*** ENTRIES SHOWN ***

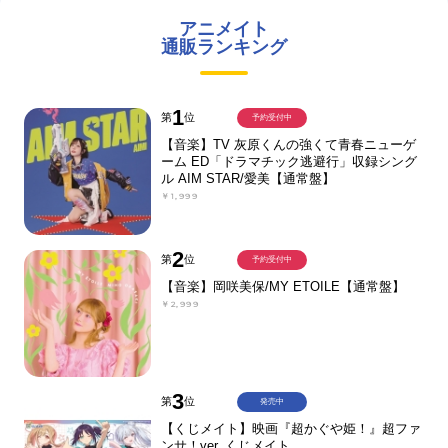
アニメイト
通販ランキング
1
第
位
予約受付中
【音楽】TV 灰原くんの強くて青春ニューゲ
ーム ED「ドラマチック逃避行」収録シング
ル AIM STAR/愛美【通常盤】
￥1,999
2
第
位
予約受付中
【音楽】岡咲美保/MY ETOILE【通常盤】
￥2,999
3
第
位
発売中
【くじメイト】映画『超かぐや姫！』超ファ
ンサ！ver. くじメイト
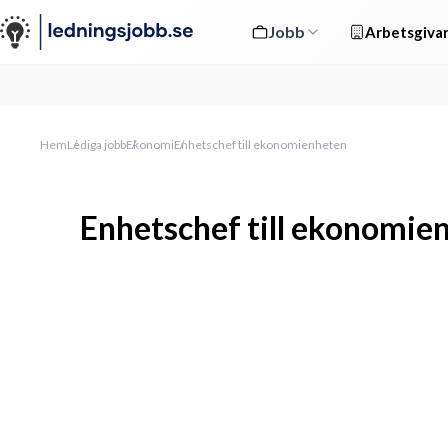
Jobb
Arbetsgivar
Hem
Lediga jobb
Ekonomi
Enhetschef till ekonomienheten
Enhetschef till ekonomie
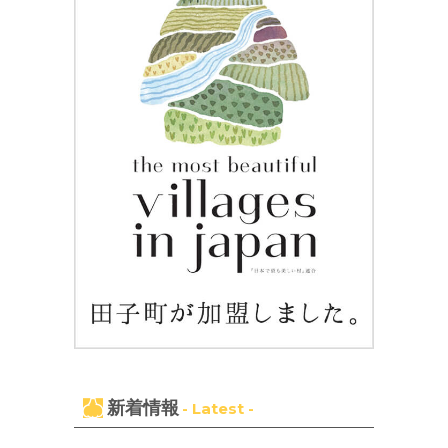
新着情報
- Latest -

*** End of ENTRIES SHOWN ***

WORK TO BE COMPLETED
Beginning with the line containing "ーム ED「ドラマチック逃避行」収録シング" and ending with the last line of the data above, repeat each line exactly. Include no pictures and no other lines.

FINISHED TASK
ーム ED「ドラマチック逃避行」収録シング
ル AIM STAR/愛美【通常盤】
￥1,999
2
第
位
予約受付中
【音楽】岡咲美保/MY ETOILE【通常盤】
￥2,999
3
第
位
発売中
【くじメイト】映画『超かぐや姫！』超ファ
ンサ！ver. くじメイト
Jobb
Arbetsgivar
Hem
Lediga jobb
Ekonomi
Enhetschef till ekonomienheten
Enhetschef till ekonomie
新着情報
- Latest -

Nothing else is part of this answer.